“We shall not cease from exploration and the end of all our exploring will be to arrive where we started and to know the place for the first time.” --T.S. Eliot
I arrived at our fishcamp island yesterday, an island off the west coast of Kodiak Island. While tearing around local stores gathering supplies for the summer, I ran into several people who chirped, “Oh, you must be so excited you’re going out to fishcamp!” I tilted my head, considered their excitement, but said it anyway, “It’s my 35th season.” “Oh,” each person said, disappointed.
Which made me feel guilty. Why wasn’t I excited to leave Kodiak and spend the whole summer on a gorgeous wilderness, albeit cold and rainy island surrounded by mammals and fish most people only see in documentaries? It’s a good life. But I've seen so much. I know it deeply, intimately. It takes a lot to surprise me out here.
This week a firestorm flared over Tim Challies' review of Ann Voskamp's stunning bestselling book, A Thousand Gifts, a book I had the privilege of reading in its early stages. (Disclosure, Ann and I are friends). He called the book “dangerous” because of elements of possible “pantheism” and “mysticism.” When Ann spoke at a recent festival I also attended, some people, particularly the 20-somethings, rolled their eyes in cynicism. Could anyone be this pure, this earnest, this authentic? Could anyone truly see the world through such wide, grateful eyes?
Here's my response. If we’re lucky, we live on this earth seven or eight decades. How is it that the youngest adults among us are often the most cynical? The old have more reason to grow tired and bitter. They've seen so much. They know life deeply, intimately. They‘re not up for any more surprises. I understand this.

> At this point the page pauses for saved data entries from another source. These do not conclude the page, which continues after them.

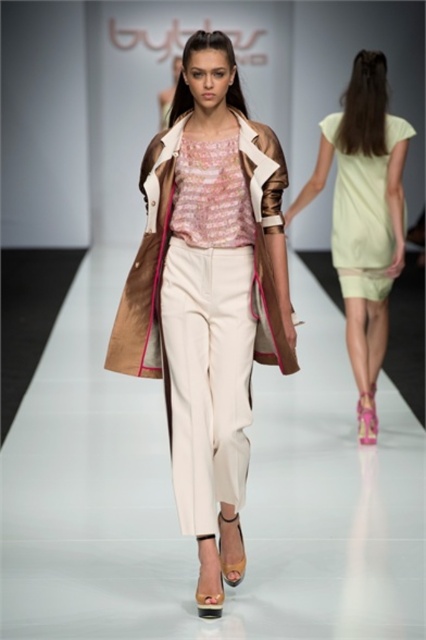 You are a photographer at the runway show. You want to capture a photo where both the metallic gold coat at center and the light yellow fabric dress at back are clearly visible. Based on their positions, which one should you focus on first to ensure both are in frame?

The metallic gold coat at center is positioned under the light yellow fabric dress at back, so focusing on the metallic gold coat at center first will ensure both are in frame as the dress is behind it.

You are a photographer at the runway show. You want to capture a photo that includes both the metallic gold coat at center and the light yellow fabric dress at back. Based on their positions, which object should you adjust your camera to focus on first to ensure both are in the frame?

The metallic gold coat at center is to the left of light yellow fabric dress at back, so you should focus on the light yellow fabric dress at back first to ensure both are in the frame.

Where is the metallic gold coat at center located in the runway scene?

The metallic gold coat at center is located at point coordinates of (209, 296).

I fly out into the rain under heavy skies, ride a cold open skiff pounding in frigid seas to an island where I have lived—and died---a thousand times over. Where my husband and I have dug out a well, built a house, dug water lines, hunted deer, raised children, picked millions of salmon . .. A place of many injuries; a place I have wandered in despair; a place where I have worshiped. After all these years, is it possible to still see anew? Is it possible to see this island as God sees it?
"It is possible that God says every morning to the sun 'Do it again,' and every evening 'Do it again' to the moon. It may not be automatic necessity that makes all daisies alike. It may be that God makes every daisy separately, but has never gotten tired of making them. It may be that He has the eternal appetite of infancy: for we have sinned and grown old, and our Father is younger than we." (G.K. Chesterton)
Today is my first day here--literally. I'm starting to get excited. Reminded by Ann, by Eliot, Chesterton, I am ready to explore and know this place again for the first time. And I’m excited to bring you with me these next months in the recovery of wonder. Mine-------and maybe yours?